[What needs to be done]:
Wherever the string "director" occurs in a line of these records, report that line.

[Input]:
● ● ● ● ●
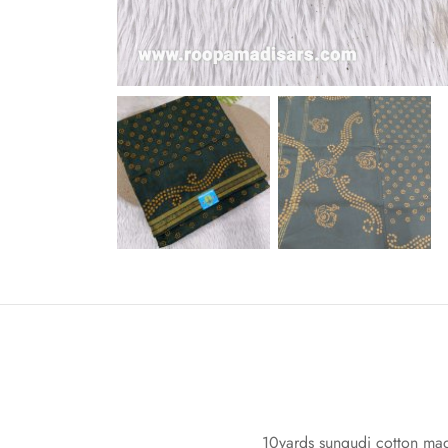
10yards sungudi cotton madi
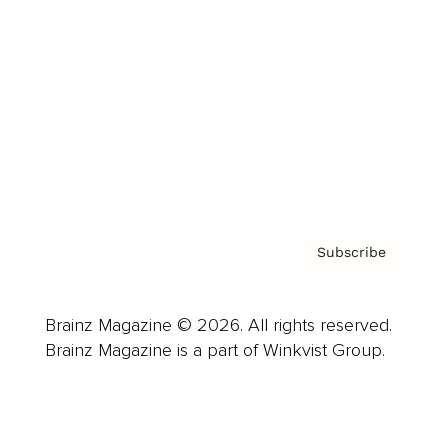
Advertise
Careers
About us
Contact
Privacy Policy & Terms
Subscribe
Brainz Magazine © 2026. All rights reserved.
Brainz Magazine is a part of Winkvist Group.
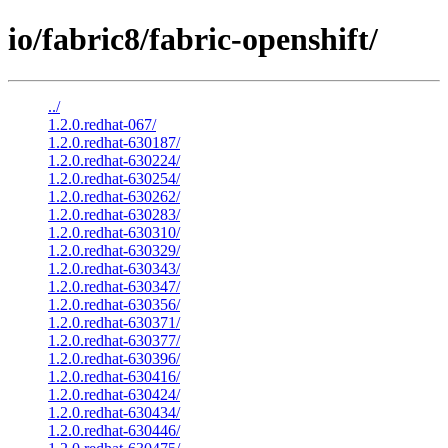
io/fabric8/fabric-openshift/
../
1.2.0.redhat-067/
1.2.0.redhat-630187/
1.2.0.redhat-630224/
1.2.0.redhat-630254/
1.2.0.redhat-630262/
1.2.0.redhat-630283/
1.2.0.redhat-630310/
1.2.0.redhat-630329/
1.2.0.redhat-630343/
1.2.0.redhat-630347/
1.2.0.redhat-630356/
1.2.0.redhat-630371/
1.2.0.redhat-630377/
1.2.0.redhat-630396/
1.2.0.redhat-630416/
1.2.0.redhat-630424/
1.2.0.redhat-630434/
1.2.0.redhat-630446/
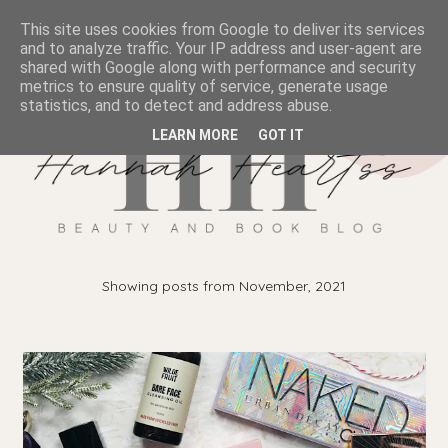
This site uses cookies from Google to deliver its services
and to analyze traffic. Your IP address and user-agent are
shared with Google along with performance and security
metrics to ensure quality of service, generate usage
statistics, and to detect and address abuse.
LEARN MORE
GOT IT
Showing posts from November, 2021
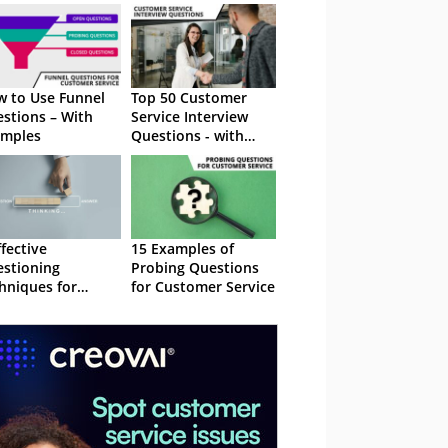
 to Use Funnel
Top 50 Customer
stions – With
Service Interview
amples
Questions - with
Sample Answers
ffective
15 Examples of
stioning
Probing Questions
hniques for
for Customer Service
tomer Service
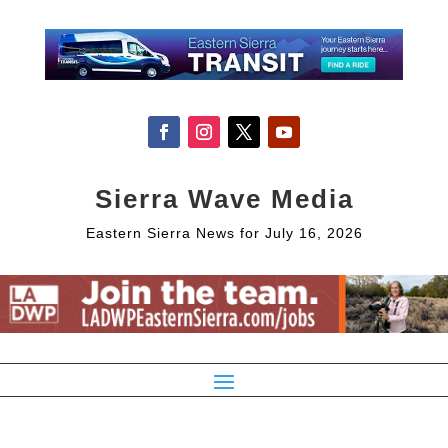
Sierra Wave Media
Eastern Sierra News for July 16, 2026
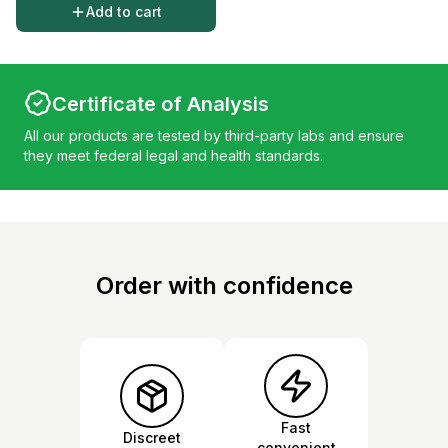
Add to cart
Certificate of Analysis
All our products are tested by third-party labs and ensure
they meet federal legal and health standards.
Order with confidence
Fast
Discreet
convenient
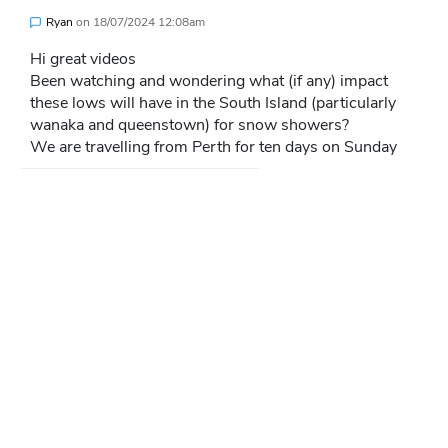
Ryan
on
18/07/2024 12:08am
Hi great videos
Been watching and wondering what (if any) impact
these lows will have in the South Island (particularly
wanaka and queenstown) for snow showers?
We are travelling from Perth for ten days on Sunday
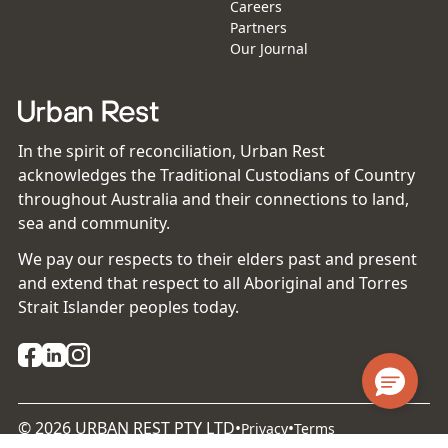
Careers
Partners
Our Journal
In the spirit of reconciliation, Urban Rest
acknowledges the Traditional Custodians of Country
throughout Australia and their connections to land,
sea and community.
We pay our respects to their elders past and present
and extend that respect to all Aboriginal and Torres
Strait Islander peoples today.
©
2026
URBAN REST PTY LTD
•
•
Privacy
Terms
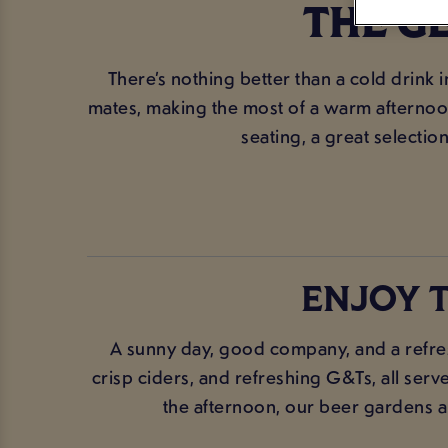
THE G
There’s nothing better than a cold drink 
mates, making the most of a warm afternoon,
seating, a great selection
ENJOY T
A sunny day, good company, and a refre
crisp ciders, and refreshing G&Ts, all serv
the afternoon, our beer gardens are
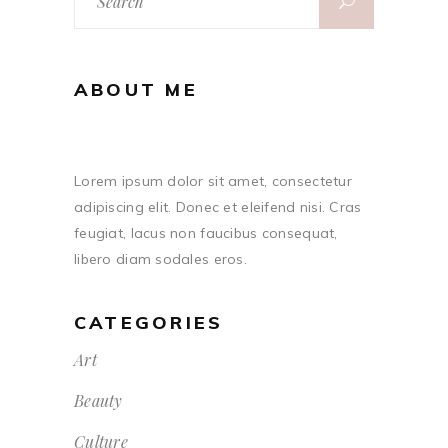
for:
ABOUT ME
Lorem ipsum dolor sit amet, consectetur
adipiscing elit. Donec et eleifend nisi. Cras
feugiat, lacus non faucibus consequat,
libero diam sodales eros.
CATEGORIES
Art
Beauty
Culture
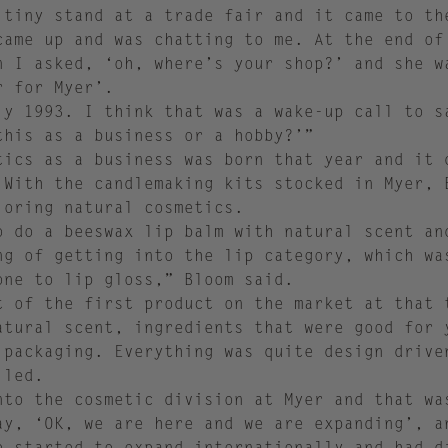
 tiny stand at a trade fair and it came to th
came up and was chatting to me. At the end of
n I asked, ‘oh, where’s your shop?’ and she w
r for Myer’.
ly 1993. I think that was a wake-up call to s
this as a business or a hobby?’”
tics as a business was born that year and it 
 With the candlemaking kits stocked in Myer, 
loring natural cosmetics.
o do a beeswax lip balm with natural scent an
ng of getting into the lip category, which wa
one to lip gloss,” Bloom said.
t of the first product on the market at that 
atural scent, ingredients that were good for 
 packaging. Everything was quite design drive
alled.
nto the cosmetic division at Myer and that wa
ay, ‘OK, we are here and we are expanding’, a
e started to expand internationally and had d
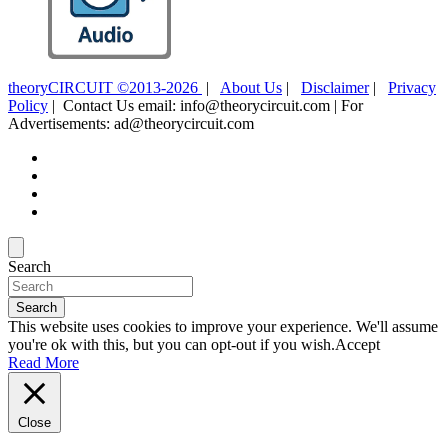
theoryCIRCUIT ©2013-2026
|
About Us
|
Disclaimer
|
Privacy
Policy
| Contact Us email: info@theorycircuit.com | For
Advertisements: ad@theorycircuit.com
Search
Search
This website uses cookies to improve your experience. We'll assume
you're ok with this, but you can opt-out if you wish.
Accept
Read More
Close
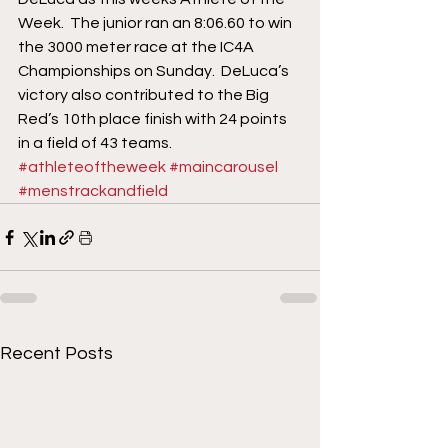
Week.  The junior ran an 8:06.60 to win 
the 3000 meter race at the IC4A 
Championships on Sunday.  DeLuca’s 
victory also contributed to the Big 
Red’s 10th place finish with 24 points 
in a field of 43 teams.
#athleteoftheweek
#maincarousel
#menstrackandfield
Recent Posts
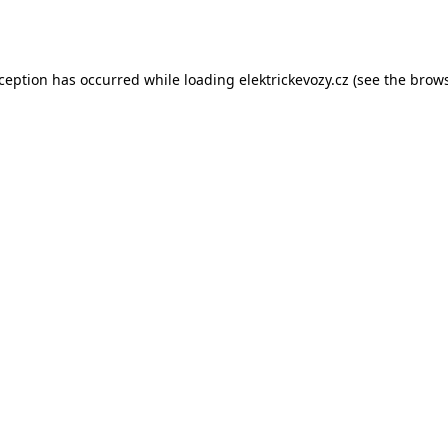
xception has occurred while loading
elektrickevozy.cz
(see the
brows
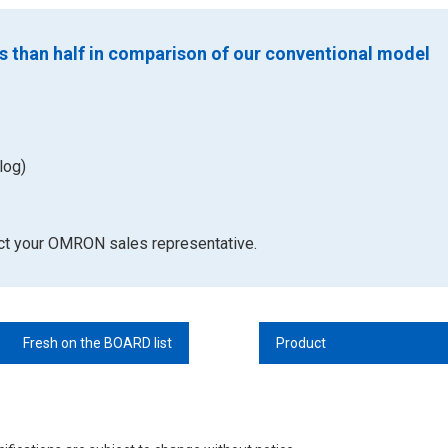
s than half in comparison of our conventional model
log)
act your OMRON sales representative.
Fresh on the BOARD list
Product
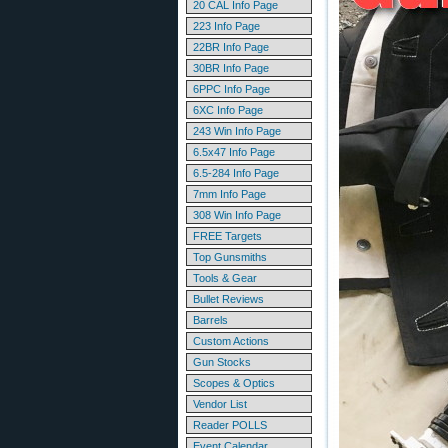
20 CAL Info Page
223 Info Page
22BR Info Page
30BR Info Page
6PPC Info Page
6XC Info Page
243 Win Info Page
6.5x47 Info Page
6.5-284 Info Page
7mm Info Page
308 Win Info Page
FREE Targets
Top Gunsmiths
Tools & Gear
Bullet Reviews
Barrels
Custom Actions
Gun Stocks
Scopes & Optics
Vendor List
Reader POLLS
Event Calendar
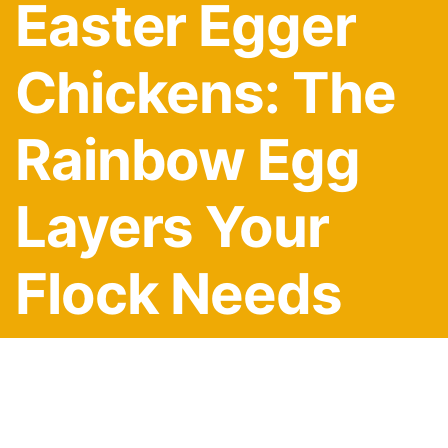
Easter Egger
Chickens: The
Rainbow Egg
Layers Your
Flock Needs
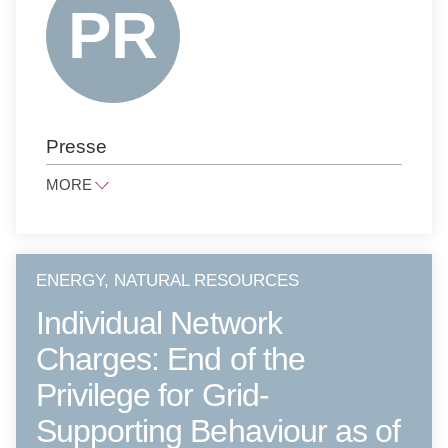
ANTITRUST LAW
NOTARIAL SERVICES
PUBLIC LAW
PRESS LAW
Presse
PRIVATE CLIENTS
LITIGATION AND ARBITRATION
MORE
TAX LAW
presse@raue.com
PUBLIC PROCUREMENT LAW
Tel
+49 30 818 550 0
ENERGY, NATURAL RESOURCES
Individual Network
Charges: End of the
Privilege for Grid-
Supporting Behaviour as of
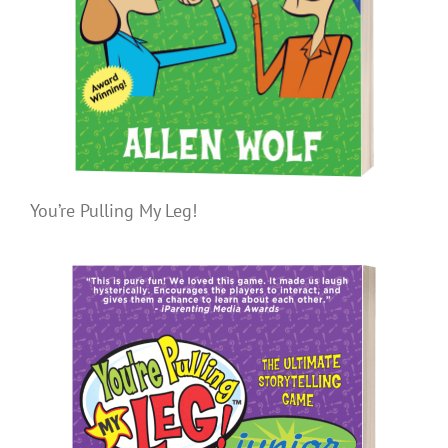
You’re Pulling My Leg!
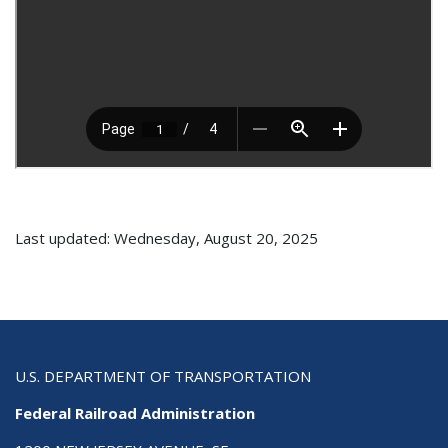
Last updated: Wednesday, August 20, 2025
U.S. DEPARTMENT OF TRANSPORTATION
Federal Railroad Administration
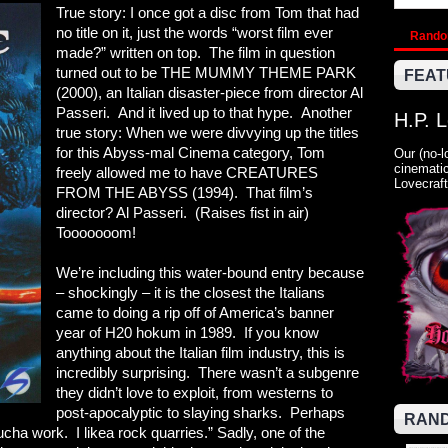
True story: I once got a disc from Tom that had
no title on it, just the words “worst film ever
Rand
made?” written on top. The film in question
turned out to be THE MUMMY THEME PARK
FEAT
(2000), an Italian disaster-piece from director Al
Passeri. And it lived up to that hype. Another
H.P. 
true story: When we were divvying up the titles
for this Abyss-mal Cinema category, Tom
Our (no-l
cinematic
freely allowed me to have CREATURES
Lovecraft
FROM THE ABYSS (1994). That film’s
director? Al Passeri. (Raises fist in air)
Tooooooom!
We’re including this water-bound entry because
– shockingly – it is the closest the Italians
came to doing a rip off of America’s banner
year of H20 hokum in 1989. If you know
anything about the Italian film industry, this is
incredibly surprising. There wasn’t a subgenre
they didn’t love to exploit, from westerns to
post-apocalyptic to slaying sharks. Perhaps
RAND
ucha work. I likea rock quarries.” Sadly, one of the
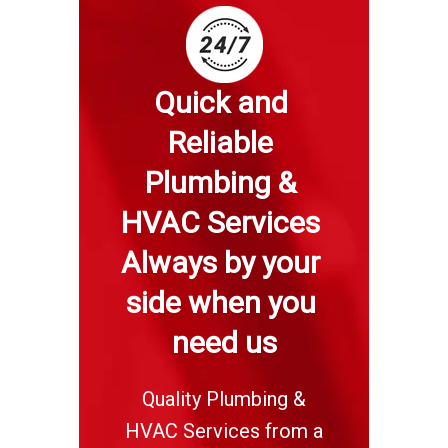
Quick and 
Reliable 
Plumbing & 
HVAC Services 
Always by your 
side when you 
need us
Quality Plumbing &
HVAC Services from a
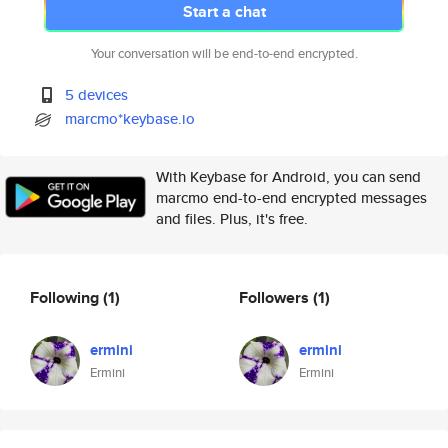
Start a chat
Your conversation will be end-to-end encrypted.
5 devices
marcmo*keybase.io
With Keybase for Android, you can send
marcmo end-to-end encrypted messages
and files. Plus, it's free.
Following
(1)
Followers
(1)
ermini
ermini
Ermini
Ermini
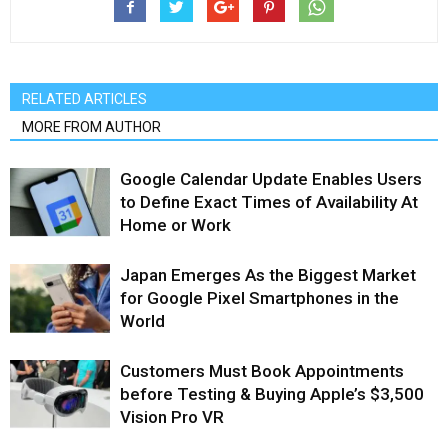
RELATED ARTICLES
MORE FROM AUTHOR
Google Calendar Update Enables Users
to Define Exact Times of Availability At
Home or Work
Japan Emerges As the Biggest Market
for Google Pixel Smartphones in the
World
Customers Must Book Appointments
before Testing & Buying Apple’s $3,500
Vision Pro VR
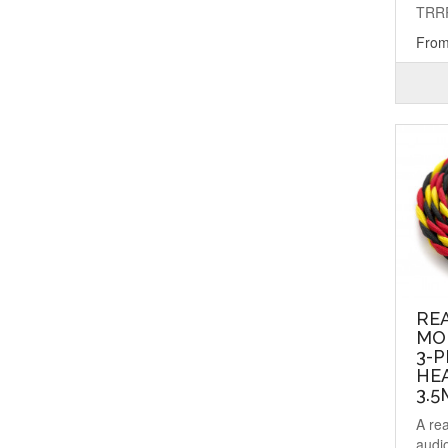
TRRR
From
RE
MO
3-P
HEA
3.
A re
audi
● ● ● ● ●
[Exercise response]:
(2000), an Italian disaster-piece from director Al
director? Al Passeri. (Raises fist in air)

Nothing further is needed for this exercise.